James during his time as the fourteenth Dean of Newcastle, at Christ Church Cathedral, Newcastle, NSW
A sermon preached by the Dean of Melbourne, the Very Revd Dr Andreas Loewe, at the memorial service of the Reverend Professor James Thomas Rigney, at St James’ King Street, Sydney, on 10 March 2017:
‘Pray then, in this way’, Jesus teaches his disciples in today’s gospel reading. And he gives them the prayer that has become the heart-beat of the church, for we pray it at every liturgy. Jesus’ disciples asked him to give them a prayer to say, in the same way in which John the Baptist had taught his disciples. A prayer that they could say when their own words failed them, perhaps. A prayer they could say together.
Words failed me when news reached me that my colleague and college friend James had died unexpectedly in the prime of life, and at such an important crossroads in his own vocation as a scholar, teacher and priest. James and I trained together at Westcott House Cambridge, and served our first incumbencies together in Cambridge. We taught and examined students together at the Divinity Faculty, and followed one another to Australia – he to become Dean of Newcastle and then Warden of St John’s College Brisbane, I to become Chaplain and Senior Lecturer at Trinity College Melbourne and then Dean. Pray then in this way when words fail you, Jesus had taught his disciples: ‘Our Father in heaven, hallowed be your name’.
God knows what we need, Matthew assures us in his gospel. We do not need to ask anything of him. This prayer, then, is not for God to change things for us. It is a prayer that enables us to change, because of what God does, and has done for us. James was a man of prayer, and profound spirituality. He drew deeply from the roots of knowledge and, whenever I had the privilege of sharing with him in worship, I knew that he was drawing strength from prayerful pools of silence. James was a man who ‘went into his room and shut the door and prayed to his Father who is in secret’. The qualities of James’ withdrawing into communing with the Father who is unseen shone through his public prayer, his love for well-ordered, meaning-full liturgy. Prayer for James was never the ‘heaping up of many words our gospel censures, but rather giving space in liturgy for the Word of God to permeate both the silences and the words of our worship.

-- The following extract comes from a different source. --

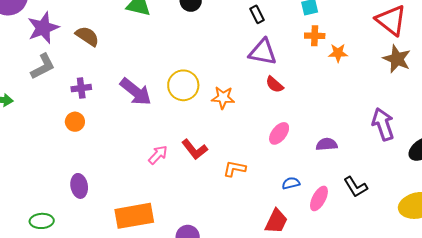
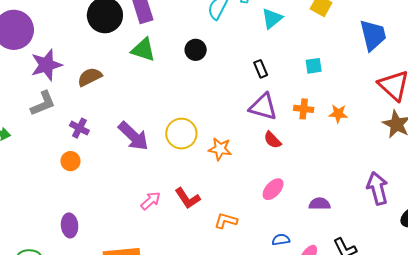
brown semicircle: (87, 36) -> (90, 77), turned -65
orange cross: (315, 36) -> (304, 109), moved
purple cross: (81, 88) -> (79, 128), turned 30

The prayer that Jesus taught his disciples changed them. Teaching others to pray will transform them. James knew about the transformational power of learning. He was generous with his time in helping others to grow in wisdom, insight and understanding of themselves. Whether that was in teaching them about transformational events of the past – the reformation, the reception of Calvin’s Geneva, the early modern art of preaching the Word – or the transformation of the modern church – by helping to envisage the Church of England the ministry of women in the episcopate, James was courteous, and generous with his time and his knowledge.
James taught others that prayer transforms us. Taught students, fellow clergy, parishioners to pray about what God wanted them to do in their lives: he nurtured vocations, and helped shape the spiritual lives of those among whom he ministered. James would have told us that the prayer that stands at the heart of our gospel is a beginning of our journey with God, on which we can build our own prayer lives. ‘Pray then in this way’.

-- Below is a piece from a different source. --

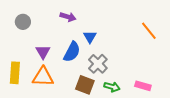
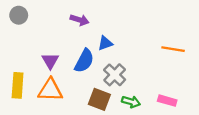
gray circle: (23, 22) -> (19, 15), moved
orange line: (149, 31) -> (173, 49), moved, turned -42
blue triangle: (90, 37) -> (105, 43), turned 40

And the petitions that Jesus teaches us are there to change us: they acknowledge that God is sovereign in heaven but has adopted us as his children; that God already rules on earth but needs us to help share the values of the kingdom his Son has brought us; that God delights in feeding us with daily food for our lives – the food we share at table, and the bread we break to share in our being Christ’s body on earth; that God forgives when we are forgiving, and that God has delivered us from evil, once and for all, and will not test us beyond our strength.

Magdalene College Cambridge, where James spent happy years as Fellow in Theology and Dean of Chapel
When words failed me on hearing that my college friend James had died, I prayed. I prayed that we might find strength in our strong and certain hope in the resurrection life Christ has brought. I prayed that God would comfort Anne and Cressida, and all of us, who miss James’ presence with us so badly. I prayed that someone would say words at James’ memorial that might give us the chance to find meaning and purpose. Then I did not expect to be offering those words to you today.
‘Your Father knows what you need before you ask him’. God knows all our needs. Yet he delights in being asked, and for us to share in his presence. In his life, James had spent much time in withdrawing into ‘his room to pray to his Father who is in secret’. The door to this prayer-filled room of the self was always slightly ajar to enable others to share in his life of prayer. Now he has followed Jesus’ command to his disciples: he has shut the door to share in praying to his Father in the place where the Father is no longer secret, but known even as we are fully known; that place where we no longer see through a glass darkly, but where we behold God face to face.
Thanks be to God for giving us the victory through Jesus Christ, our Lord. Amen.